● Task to carry out: Restate the data below word for word. Skip any images it contains.

Stored data entries
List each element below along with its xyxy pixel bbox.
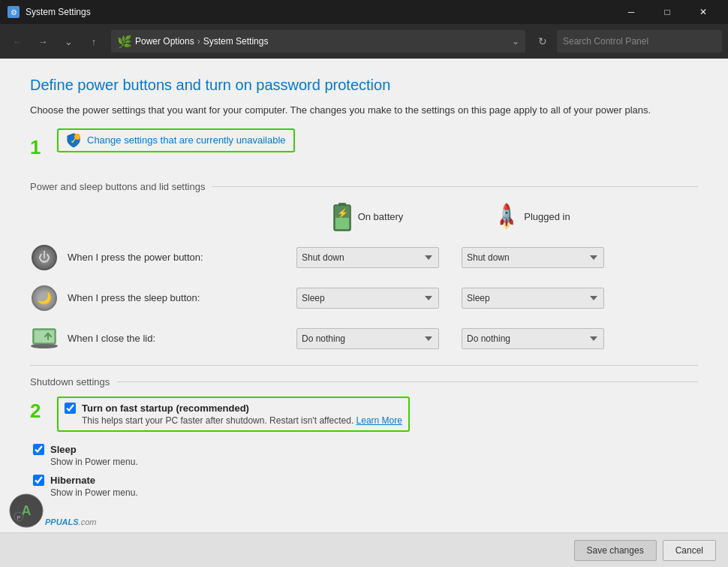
hibernate-checkbox[interactable] — [33, 475, 44, 486]
recent-button[interactable]: ⌄ — [57, 30, 80, 53]
breadcrumb-chevron-icon: ⌄ — [512, 36, 519, 47]
sleep-plugged-select[interactable]: Sleep Shut down Hibernate Turn off the d… — [462, 288, 604, 309]
battery-column-header: ⚡ On battery — [285, 201, 450, 233]
power-button-icon — [30, 243, 59, 272]
refresh-button[interactable]: ↻ — [531, 30, 554, 53]
back-button[interactable]: ← — [6, 30, 29, 53]
hibernate-desc: Show in Power menu. — [50, 487, 698, 498]
page-title: Define power buttons and turn on passwor… — [30, 77, 698, 94]
sleep-button-row: When I press the sleep button: Sleep Shu… — [30, 278, 698, 318]
sleep-battery-select[interactable]: Sleep Shut down Hibernate Turn off the d… — [296, 288, 439, 309]
power-button-label: When I press the power button: — [30, 243, 285, 272]
battery-icon: ⚡ — [332, 201, 352, 233]
lid-plugged-select-col: Do nothing Sleep Hibernate Shut down Tur… — [450, 328, 615, 349]
power-battery-select-col: Shut down Sleep Hibernate Turn off the d… — [285, 247, 450, 268]
hibernate-row: Hibernate — [33, 475, 698, 486]
change-settings-button[interactable]: ✓ ! Change settings that are currently u… — [57, 128, 295, 152]
svg-text:P: P — [17, 514, 20, 521]
forward-button[interactable]: → — [32, 30, 54, 53]
power-battery-select[interactable]: Shut down Sleep Hibernate Turn off the d… — [296, 247, 439, 268]
page-description: Choose the power settings that you want … — [30, 103, 698, 118]
breadcrumb-sep1: › — [197, 36, 200, 47]
window-controls: ─ □ ✕ — [614, 0, 720, 24]
sleep-shutdown-item: Sleep Show in Power menu. — [30, 444, 698, 467]
badge-2: 2 — [30, 400, 41, 423]
shutdown-section: Shutdown settings 2 Turn on fast startup… — [30, 376, 698, 498]
sleep-icon — [32, 285, 57, 311]
navigation-bar: ← → ⌄ ↑ 🌿 Power Options › System Setting… — [0, 24, 728, 59]
lid-label: When I close the lid: — [30, 324, 285, 353]
column-headers: ⚡ On battery 🚀 Plugged in — [30, 201, 698, 237]
sleep-battery-select-col: Sleep Shut down Hibernate Turn off the d… — [285, 288, 450, 309]
fast-startup-row: Turn on fast startup (recommended) — [65, 403, 402, 414]
maximize-button[interactable]: □ — [650, 0, 684, 24]
lid-icon — [30, 326, 59, 351]
search-input[interactable] — [557, 30, 722, 53]
sleep-button-label: When I press the sleep button: — [30, 284, 285, 312]
svg-rect-5 — [335, 218, 349, 229]
sleep-button-icon-wrap — [30, 284, 59, 312]
fast-startup-label: Turn on fast startup (recommended) — [82, 403, 249, 414]
divider — [30, 365, 698, 366]
plugged-column-header: 🚀 Plugged in — [450, 207, 615, 228]
hibernate-item: Hibernate Show in Power menu. — [30, 475, 698, 498]
svg-text:⚡: ⚡ — [336, 207, 347, 219]
sleep-shutdown-desc: Show in Power menu. — [50, 457, 698, 467]
lid-battery-select[interactable]: Do nothing Sleep Hibernate Shut down Tur… — [296, 328, 439, 349]
fast-startup-highlight-box: Turn on fast startup (recommended) This … — [57, 397, 410, 432]
lid-icon-wrap — [30, 324, 59, 353]
power-sleep-section: Power and sleep buttons and lid settings… — [30, 181, 698, 359]
shield-icon: ✓ ! — [66, 133, 81, 148]
lid-row: When I close the lid: Do nothing Sleep H… — [30, 318, 698, 359]
bottom-bar: Save changes Cancel — [0, 532, 728, 567]
save-changes-button[interactable]: Save changes — [574, 540, 657, 561]
sleep-plugged-select-col: Sleep Shut down Hibernate Turn off the d… — [450, 288, 615, 309]
appuals-logo: A P — [8, 492, 45, 529]
appuals-logo-svg: A P — [8, 493, 44, 529]
fast-startup-checkbox[interactable] — [65, 403, 76, 414]
cancel-button[interactable]: Cancel — [663, 540, 716, 561]
sleep-shutdown-checkbox[interactable] — [33, 444, 44, 455]
title-bar: ⚙ System Settings ─ □ ✕ — [0, 0, 728, 24]
watermark: A P PPUALS.com — [8, 492, 96, 529]
breadcrumb-path2: System Settings — [203, 36, 269, 47]
up-button[interactable]: ↑ — [83, 30, 105, 53]
power-plugged-select[interactable]: Shut down Sleep Hibernate Turn off the d… — [462, 247, 604, 268]
lid-plugged-select[interactable]: Do nothing Sleep Hibernate Shut down Tur… — [462, 328, 604, 349]
shutdown-section-header: Shutdown settings — [30, 376, 698, 388]
close-button[interactable]: ✕ — [686, 0, 720, 24]
rocket-icon: 🚀 — [492, 201, 522, 232]
badge-1: 1 — [30, 136, 41, 159]
learn-more-link[interactable]: Learn More — [356, 415, 402, 426]
minimize-button[interactable]: ─ — [614, 0, 648, 24]
sleep-shutdown-row: Sleep — [33, 444, 698, 455]
change-settings-link[interactable]: Change settings that are currently unava… — [87, 134, 286, 146]
power-icon — [32, 245, 57, 270]
power-sleep-header: Power and sleep buttons and lid settings — [30, 181, 698, 192]
breadcrumb-icon: 🌿 — [117, 35, 132, 49]
fast-startup-desc: This helps start your PC faster after sh… — [82, 415, 402, 426]
sleep-shutdown-label: Sleep — [50, 444, 77, 455]
content-area: Define power buttons and turn on passwor… — [0, 59, 728, 532]
power-plugged-select-col: Shut down Sleep Hibernate Turn off the d… — [450, 247, 615, 268]
breadcrumb-path1: Power Options — [135, 36, 194, 47]
fast-startup-wrapper: 2 Turn on fast startup (recommended) Thi… — [30, 397, 698, 438]
breadcrumb[interactable]: 🌿 Power Options › System Settings ⌄ — [111, 30, 525, 53]
hibernate-label: Hibernate — [50, 475, 95, 486]
lid-battery-select-col: Do nothing Sleep Hibernate Shut down Tur… — [285, 328, 450, 349]
watermark-text: PPUALS.com — [45, 517, 96, 529]
power-button-row: When I press the power button: Shut down… — [30, 237, 698, 278]
window-title: System Settings — [26, 7, 614, 17]
main-content: Define power buttons and turn on passwor… — [0, 59, 728, 567]
app-icon: ⚙ — [8, 6, 20, 18]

● The completed task:
List each element below along with its xyxy pixel bbox.
hibernate-checkbox[interactable] — [33, 475, 44, 486]
recent-button[interactable]: ⌄ — [57, 30, 80, 53]
breadcrumb-chevron-icon: ⌄ — [512, 36, 519, 47]
sleep-plugged-select[interactable]: Sleep Shut down Hibernate Turn off the d… — [462, 288, 604, 309]
battery-column-header: ⚡ On battery — [285, 201, 450, 233]
power-button-icon — [30, 243, 59, 272]
refresh-button[interactable]: ↻ — [531, 30, 554, 53]
back-button[interactable]: ← — [6, 30, 29, 53]
hibernate-desc: Show in Power menu. — [50, 487, 698, 498]
page-title: Define power buttons and turn on passwor… — [30, 77, 698, 94]
sleep-button-row: When I press the sleep button: Sleep Shu… — [30, 278, 698, 318]
sleep-battery-select[interactable]: Sleep Shut down Hibernate Turn off the d… — [296, 288, 439, 309]
power-button-label: When I press the power button: — [30, 243, 285, 272]
battery-icon: ⚡ — [332, 201, 352, 233]
lid-plugged-select-col: Do nothing Sleep Hibernate Shut down Tur… — [450, 328, 615, 349]
power-battery-select-col: Shut down Sleep Hibernate Turn off the d… — [285, 247, 450, 268]
hibernate-row: Hibernate — [33, 475, 698, 486]
change-settings-button[interactable]: ✓ ! Change settings that are currently u… — [57, 128, 295, 152]
svg-text:P: P — [17, 514, 20, 521]
forward-button[interactable]: → — [32, 30, 54, 53]
power-battery-select[interactable]: Shut down Sleep Hibernate Turn off the d… — [296, 247, 439, 268]
page-description: Choose the power settings that you want … — [30, 103, 698, 118]
breadcrumb-sep1: › — [197, 36, 200, 47]
window-controls: ─ □ ✕ — [614, 0, 720, 24]
sleep-shutdown-item: Sleep Show in Power menu. — [30, 444, 698, 467]
badge-2: 2 — [30, 400, 41, 423]
shutdown-section: Shutdown settings 2 Turn on fast startup… — [30, 376, 698, 498]
sleep-icon — [32, 285, 57, 311]
navigation-bar: ← → ⌄ ↑ 🌿 Power Options › System Setting… — [0, 24, 728, 59]
lid-label: When I close the lid: — [30, 324, 285, 353]
column-headers: ⚡ On battery 🚀 Plugged in — [30, 201, 698, 237]
sleep-battery-select-col: Sleep Shut down Hibernate Turn off the d… — [285, 288, 450, 309]
fast-startup-row: Turn on fast startup (recommended) — [65, 403, 402, 414]
maximize-button[interactable]: □ — [650, 0, 684, 24]
lid-icon — [30, 326, 59, 351]
search-input[interactable] — [557, 30, 722, 53]
sleep-button-label: When I press the sleep button: — [30, 284, 285, 312]
svg-rect-5 — [335, 218, 349, 229]
sleep-button-icon-wrap — [30, 284, 59, 312]
fast-startup-label: Turn on fast startup (recommended) — [82, 403, 249, 414]
divider — [30, 365, 698, 366]
plugged-column-header: 🚀 Plugged in — [450, 207, 615, 228]
hibernate-item: Hibernate Show in Power menu. — [30, 475, 698, 498]
svg-text:⚡: ⚡ — [336, 207, 347, 219]
sleep-shutdown-desc: Show in Power menu. — [50, 457, 698, 467]
lid-battery-select[interactable]: Do nothing Sleep Hibernate Shut down Tur… — [296, 328, 439, 349]
fast-startup-highlight-box: Turn on fast startup (recommended) This … — [57, 397, 410, 432]
lid-icon-wrap — [30, 324, 59, 353]
power-sleep-section: Power and sleep buttons and lid settings… — [30, 181, 698, 359]
shield-icon: ✓ ! — [66, 133, 81, 148]
lid-row: When I close the lid: Do nothing Sleep H… — [30, 318, 698, 359]
bottom-bar: Save changes Cancel — [0, 532, 728, 567]
save-changes-button[interactable]: Save changes — [574, 540, 657, 561]
sleep-plugged-select-col: Sleep Shut down Hibernate Turn off the d… — [450, 288, 615, 309]
appuals-logo: A P — [8, 492, 45, 529]
appuals-logo-svg: A P — [8, 493, 44, 529]
fast-startup-checkbox[interactable] — [65, 403, 76, 414]
cancel-button[interactable]: Cancel — [663, 540, 716, 561]
sleep-shutdown-checkbox[interactable] — [33, 444, 44, 455]
title-bar: ⚙ System Settings ─ □ ✕ — [0, 0, 728, 24]
watermark: A P PPUALS.com — [8, 492, 96, 529]
breadcrumb-path2: System Settings — [203, 36, 269, 47]
up-button[interactable]: ↑ — [83, 30, 105, 53]
power-plugged-select[interactable]: Shut down Sleep Hibernate Turn off the d… — [462, 247, 604, 268]
lid-plugged-select[interactable]: Do nothing Sleep Hibernate Shut down Tur… — [462, 328, 604, 349]
shutdown-section-header: Shutdown settings — [30, 376, 698, 388]
close-button[interactable]: ✕ — [686, 0, 720, 24]
rocket-icon: 🚀 — [492, 201, 522, 232]
badge-1: 1 — [30, 136, 41, 159]
learn-more-link[interactable]: Learn More — [356, 415, 402, 426]
minimize-button[interactable]: ─ — [614, 0, 648, 24]
sleep-shutdown-row: Sleep — [33, 444, 698, 455]
change-settings-link[interactable]: Change settings that are currently unava… — [87, 134, 286, 146]
power-icon — [32, 245, 57, 270]
power-sleep-header: Power and sleep buttons and lid settings — [30, 181, 698, 192]
breadcrumb-icon: 🌿 — [117, 35, 132, 49]
fast-startup-desc: This helps start your PC faster after sh… — [82, 415, 402, 426]
sleep-shutdown-label: Sleep — [50, 444, 77, 455]
content-area: Define power buttons and turn on passwor… — [0, 59, 728, 532]
power-plugged-select-col: Shut down Sleep Hibernate Turn off the d… — [450, 247, 615, 268]
breadcrumb-path1: Power Options — [135, 36, 194, 47]
fast-startup-wrapper: 2 Turn on fast startup (recommended) Thi… — [30, 397, 698, 438]
breadcrumb[interactable]: 🌿 Power Options › System Settings ⌄ — [111, 30, 525, 53]
hibernate-label: Hibernate — [50, 475, 95, 486]
lid-battery-select-col: Do nothing Sleep Hibernate Shut down Tur… — [285, 328, 450, 349]
watermark-text: PPUALS.com — [45, 517, 96, 529]
power-button-row: When I press the power button: Shut down… — [30, 237, 698, 278]
window-title: System Settings — [26, 7, 614, 17]
main-content: Define power buttons and turn on passwor… — [0, 59, 728, 567]
app-icon: ⚙ — [8, 6, 20, 18]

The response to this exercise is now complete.